What needs to be done >>
In the entries below, spot each line with the word "فرزندان" and copy it.

(Stored items from a collection)
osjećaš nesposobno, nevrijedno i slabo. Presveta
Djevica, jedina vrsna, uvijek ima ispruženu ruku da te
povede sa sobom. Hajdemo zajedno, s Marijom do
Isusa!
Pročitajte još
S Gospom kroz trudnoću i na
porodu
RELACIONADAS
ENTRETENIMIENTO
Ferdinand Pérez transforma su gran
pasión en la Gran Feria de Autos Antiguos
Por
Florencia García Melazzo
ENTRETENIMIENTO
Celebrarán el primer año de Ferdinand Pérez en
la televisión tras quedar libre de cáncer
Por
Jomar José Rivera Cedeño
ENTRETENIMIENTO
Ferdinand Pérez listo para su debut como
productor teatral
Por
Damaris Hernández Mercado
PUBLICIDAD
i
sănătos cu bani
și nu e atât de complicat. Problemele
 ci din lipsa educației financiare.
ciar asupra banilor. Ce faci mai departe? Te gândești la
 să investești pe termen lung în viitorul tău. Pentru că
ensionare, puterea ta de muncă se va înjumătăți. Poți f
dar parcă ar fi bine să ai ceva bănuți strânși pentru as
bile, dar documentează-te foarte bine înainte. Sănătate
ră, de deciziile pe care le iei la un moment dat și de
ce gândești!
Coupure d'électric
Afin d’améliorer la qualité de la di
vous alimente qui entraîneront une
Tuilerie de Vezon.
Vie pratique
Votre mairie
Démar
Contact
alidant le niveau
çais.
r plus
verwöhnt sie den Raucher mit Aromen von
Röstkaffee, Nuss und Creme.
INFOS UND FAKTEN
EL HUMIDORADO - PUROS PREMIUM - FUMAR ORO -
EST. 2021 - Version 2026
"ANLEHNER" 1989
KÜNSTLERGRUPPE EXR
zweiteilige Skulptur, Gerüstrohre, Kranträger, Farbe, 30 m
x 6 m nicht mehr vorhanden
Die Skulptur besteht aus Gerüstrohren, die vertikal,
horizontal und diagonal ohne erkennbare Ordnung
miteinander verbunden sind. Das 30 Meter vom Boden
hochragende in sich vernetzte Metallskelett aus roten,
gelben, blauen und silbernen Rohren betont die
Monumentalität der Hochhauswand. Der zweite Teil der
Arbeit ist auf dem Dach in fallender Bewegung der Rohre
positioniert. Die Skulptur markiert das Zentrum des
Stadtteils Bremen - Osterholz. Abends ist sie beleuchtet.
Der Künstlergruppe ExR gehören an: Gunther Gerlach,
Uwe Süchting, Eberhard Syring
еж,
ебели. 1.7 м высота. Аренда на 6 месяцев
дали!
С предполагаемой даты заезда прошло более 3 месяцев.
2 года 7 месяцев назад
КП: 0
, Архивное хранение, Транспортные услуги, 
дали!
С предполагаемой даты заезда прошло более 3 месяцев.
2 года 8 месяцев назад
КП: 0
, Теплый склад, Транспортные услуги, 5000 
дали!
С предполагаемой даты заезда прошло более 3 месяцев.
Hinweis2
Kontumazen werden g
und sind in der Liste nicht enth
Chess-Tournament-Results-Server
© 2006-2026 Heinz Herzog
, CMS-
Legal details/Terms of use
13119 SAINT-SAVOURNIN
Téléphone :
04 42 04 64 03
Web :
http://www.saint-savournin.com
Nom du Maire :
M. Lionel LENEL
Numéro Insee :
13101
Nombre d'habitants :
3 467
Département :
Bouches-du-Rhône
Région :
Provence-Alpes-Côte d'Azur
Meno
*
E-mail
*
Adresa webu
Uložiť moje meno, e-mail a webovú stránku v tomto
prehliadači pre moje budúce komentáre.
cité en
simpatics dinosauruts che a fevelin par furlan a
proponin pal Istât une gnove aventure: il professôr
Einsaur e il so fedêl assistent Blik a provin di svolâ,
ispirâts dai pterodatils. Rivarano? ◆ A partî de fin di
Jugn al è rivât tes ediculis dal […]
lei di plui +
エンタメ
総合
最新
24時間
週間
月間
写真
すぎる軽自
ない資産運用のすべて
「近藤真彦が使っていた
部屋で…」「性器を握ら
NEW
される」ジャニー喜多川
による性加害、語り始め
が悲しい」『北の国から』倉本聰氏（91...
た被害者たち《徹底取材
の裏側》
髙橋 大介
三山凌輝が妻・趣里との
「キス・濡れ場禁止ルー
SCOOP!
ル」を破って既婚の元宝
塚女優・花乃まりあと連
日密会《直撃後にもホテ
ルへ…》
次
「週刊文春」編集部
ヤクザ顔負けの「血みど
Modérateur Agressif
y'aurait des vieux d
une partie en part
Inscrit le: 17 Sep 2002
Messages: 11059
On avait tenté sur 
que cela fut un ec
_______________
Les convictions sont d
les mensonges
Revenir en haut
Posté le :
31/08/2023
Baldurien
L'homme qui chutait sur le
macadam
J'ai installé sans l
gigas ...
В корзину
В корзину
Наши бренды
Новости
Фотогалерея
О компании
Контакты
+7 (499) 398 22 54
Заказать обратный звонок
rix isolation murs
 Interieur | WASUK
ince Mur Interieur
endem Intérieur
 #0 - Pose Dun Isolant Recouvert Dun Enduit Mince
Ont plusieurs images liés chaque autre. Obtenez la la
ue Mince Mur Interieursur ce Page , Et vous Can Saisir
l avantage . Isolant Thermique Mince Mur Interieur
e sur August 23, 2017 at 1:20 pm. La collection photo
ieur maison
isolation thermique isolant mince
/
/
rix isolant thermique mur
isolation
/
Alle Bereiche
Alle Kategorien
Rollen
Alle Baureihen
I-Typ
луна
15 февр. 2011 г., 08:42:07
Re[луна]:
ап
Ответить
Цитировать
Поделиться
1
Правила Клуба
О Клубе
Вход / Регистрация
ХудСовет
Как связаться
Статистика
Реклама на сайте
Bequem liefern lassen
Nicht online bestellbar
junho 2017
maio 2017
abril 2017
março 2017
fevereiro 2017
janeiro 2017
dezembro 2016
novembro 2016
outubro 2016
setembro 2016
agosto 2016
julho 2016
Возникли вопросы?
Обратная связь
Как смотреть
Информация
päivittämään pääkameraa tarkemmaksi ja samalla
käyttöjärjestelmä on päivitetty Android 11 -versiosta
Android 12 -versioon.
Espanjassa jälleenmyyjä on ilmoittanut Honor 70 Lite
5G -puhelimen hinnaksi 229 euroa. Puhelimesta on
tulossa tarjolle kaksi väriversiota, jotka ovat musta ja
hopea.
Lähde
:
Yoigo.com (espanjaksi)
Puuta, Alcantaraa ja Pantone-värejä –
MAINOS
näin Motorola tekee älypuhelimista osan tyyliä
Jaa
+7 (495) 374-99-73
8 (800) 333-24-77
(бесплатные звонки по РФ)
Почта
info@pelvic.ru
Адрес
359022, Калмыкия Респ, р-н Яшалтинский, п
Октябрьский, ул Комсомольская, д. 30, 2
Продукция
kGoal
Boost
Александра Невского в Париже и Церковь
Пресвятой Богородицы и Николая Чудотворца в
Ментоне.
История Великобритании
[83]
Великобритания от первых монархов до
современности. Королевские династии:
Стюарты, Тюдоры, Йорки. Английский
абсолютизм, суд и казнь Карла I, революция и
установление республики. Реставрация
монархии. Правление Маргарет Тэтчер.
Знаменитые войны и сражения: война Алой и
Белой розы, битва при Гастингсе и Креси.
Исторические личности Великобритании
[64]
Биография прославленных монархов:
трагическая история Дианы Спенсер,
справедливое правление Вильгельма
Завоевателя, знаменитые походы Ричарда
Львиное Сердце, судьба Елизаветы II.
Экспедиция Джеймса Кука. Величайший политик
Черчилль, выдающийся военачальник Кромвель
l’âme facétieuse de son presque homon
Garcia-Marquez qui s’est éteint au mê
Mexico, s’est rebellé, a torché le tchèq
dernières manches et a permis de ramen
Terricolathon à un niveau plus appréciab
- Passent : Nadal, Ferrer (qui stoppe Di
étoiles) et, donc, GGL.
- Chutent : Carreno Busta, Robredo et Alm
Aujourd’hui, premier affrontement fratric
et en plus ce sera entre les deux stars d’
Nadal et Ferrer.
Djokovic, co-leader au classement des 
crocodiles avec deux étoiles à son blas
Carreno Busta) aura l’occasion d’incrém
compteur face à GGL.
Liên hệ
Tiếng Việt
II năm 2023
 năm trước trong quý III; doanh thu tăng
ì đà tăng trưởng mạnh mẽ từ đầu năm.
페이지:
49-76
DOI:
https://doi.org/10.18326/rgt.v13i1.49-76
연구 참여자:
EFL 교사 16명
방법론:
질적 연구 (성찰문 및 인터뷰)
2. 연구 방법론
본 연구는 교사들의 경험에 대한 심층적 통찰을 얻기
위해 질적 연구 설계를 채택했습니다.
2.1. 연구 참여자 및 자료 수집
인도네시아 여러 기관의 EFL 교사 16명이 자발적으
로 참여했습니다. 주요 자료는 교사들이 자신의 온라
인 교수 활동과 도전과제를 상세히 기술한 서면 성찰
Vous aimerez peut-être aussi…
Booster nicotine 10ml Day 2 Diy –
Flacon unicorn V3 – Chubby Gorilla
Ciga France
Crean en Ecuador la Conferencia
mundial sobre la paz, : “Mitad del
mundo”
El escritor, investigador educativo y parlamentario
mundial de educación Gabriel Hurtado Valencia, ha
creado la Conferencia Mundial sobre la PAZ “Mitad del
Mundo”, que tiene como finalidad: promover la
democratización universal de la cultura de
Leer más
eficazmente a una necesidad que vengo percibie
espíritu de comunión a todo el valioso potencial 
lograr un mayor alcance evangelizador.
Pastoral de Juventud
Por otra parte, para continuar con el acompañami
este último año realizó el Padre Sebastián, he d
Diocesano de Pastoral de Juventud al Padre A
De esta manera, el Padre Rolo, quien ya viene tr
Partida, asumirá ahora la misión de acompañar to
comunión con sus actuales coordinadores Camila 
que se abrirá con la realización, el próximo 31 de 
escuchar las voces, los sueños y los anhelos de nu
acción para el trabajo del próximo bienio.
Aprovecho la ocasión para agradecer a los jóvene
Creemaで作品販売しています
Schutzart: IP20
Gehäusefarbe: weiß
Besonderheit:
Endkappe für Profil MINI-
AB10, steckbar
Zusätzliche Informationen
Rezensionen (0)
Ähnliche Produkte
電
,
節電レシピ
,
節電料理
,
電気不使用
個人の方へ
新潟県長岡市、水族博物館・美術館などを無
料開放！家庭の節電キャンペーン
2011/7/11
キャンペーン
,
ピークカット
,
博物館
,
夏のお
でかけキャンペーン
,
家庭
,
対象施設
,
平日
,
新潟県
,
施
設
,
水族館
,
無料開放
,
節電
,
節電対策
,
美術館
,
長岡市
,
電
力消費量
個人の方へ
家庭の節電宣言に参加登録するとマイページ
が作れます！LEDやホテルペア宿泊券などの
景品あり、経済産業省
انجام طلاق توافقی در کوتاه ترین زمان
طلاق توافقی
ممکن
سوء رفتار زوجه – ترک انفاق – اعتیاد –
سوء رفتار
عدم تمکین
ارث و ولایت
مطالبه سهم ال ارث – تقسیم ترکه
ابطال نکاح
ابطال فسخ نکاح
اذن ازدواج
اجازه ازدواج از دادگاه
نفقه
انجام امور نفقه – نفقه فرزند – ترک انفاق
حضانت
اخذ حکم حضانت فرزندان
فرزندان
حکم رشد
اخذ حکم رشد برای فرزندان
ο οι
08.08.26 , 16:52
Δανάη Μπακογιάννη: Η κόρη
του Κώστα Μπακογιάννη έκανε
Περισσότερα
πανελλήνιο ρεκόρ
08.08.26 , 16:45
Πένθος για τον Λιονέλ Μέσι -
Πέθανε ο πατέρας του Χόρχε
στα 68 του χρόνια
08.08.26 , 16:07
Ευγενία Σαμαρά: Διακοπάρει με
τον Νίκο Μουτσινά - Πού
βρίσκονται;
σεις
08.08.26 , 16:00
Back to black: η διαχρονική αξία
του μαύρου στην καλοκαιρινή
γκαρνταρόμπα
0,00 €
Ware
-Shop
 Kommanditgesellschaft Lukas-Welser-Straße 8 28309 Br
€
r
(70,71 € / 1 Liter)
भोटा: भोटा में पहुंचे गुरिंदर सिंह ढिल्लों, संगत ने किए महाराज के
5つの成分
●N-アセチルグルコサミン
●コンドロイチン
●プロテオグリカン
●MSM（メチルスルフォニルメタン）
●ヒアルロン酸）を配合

Solution for this problem >>
اخذ حکم حضانت فرزندان
فرزندان
اخذ حکم رشد برای فرزندان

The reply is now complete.